*Description of the task*
Write down exactly the lines from the one with "posición del mismo" to the end of the data, first and last included, and no others.

*Material shown*
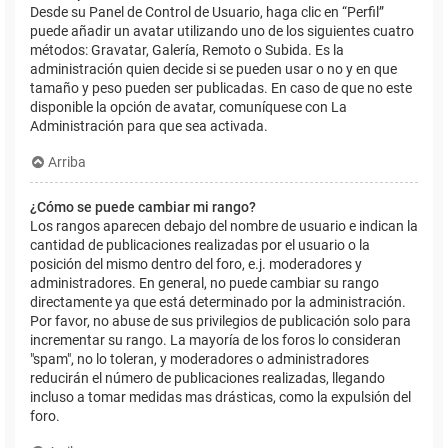
Desde su Panel de Control de Usuario, haga clic en “Perfil”
puede añadir un avatar utilizando uno de los siguientes cuatro
métodos: Gravatar, Galería, Remoto o Subida. Es la
administración quien decide si se pueden usar o no y en que
tamaño y peso pueden ser publicadas. En caso de que no este
disponible la opción de avatar, comuníquese con La
Administración para que sea activada.
Arriba
¿Cómo se puede cambiar mi rango?
Los rangos aparecen debajo del nombre de usuario e indican la
cantidad de publicaciones realizadas por el usuario o la
posición del mismo dentro del foro, e.j. moderadores y
administradores. En general, no puede cambiar su rango
directamente ya que está determinado por la administración.
Por favor, no abuse de sus privilegios de publicación solo para
incrementar su rango. La mayoría de los foros lo consideran
"spam", no lo toleran, y moderadores o administradores
reducirán el número de publicaciones realizadas, llegando
incluso a tomar medidas mas drásticas, como la expulsión del
foro.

*Reply to the task*
posición del mismo dentro del foro, e.j. moderadores y
administradores. En general, no puede cambiar su rango
directamente ya que está determinado por la administración.
Por favor, no abuse de sus privilegios de publicación solo para
incrementar su rango. La mayoría de los foros lo consideran
"spam", no lo toleran, y moderadores o administradores
reducirán el número de publicaciones realizadas, llegando
incluso a tomar medidas mas drásticas, como la expulsión del
foro.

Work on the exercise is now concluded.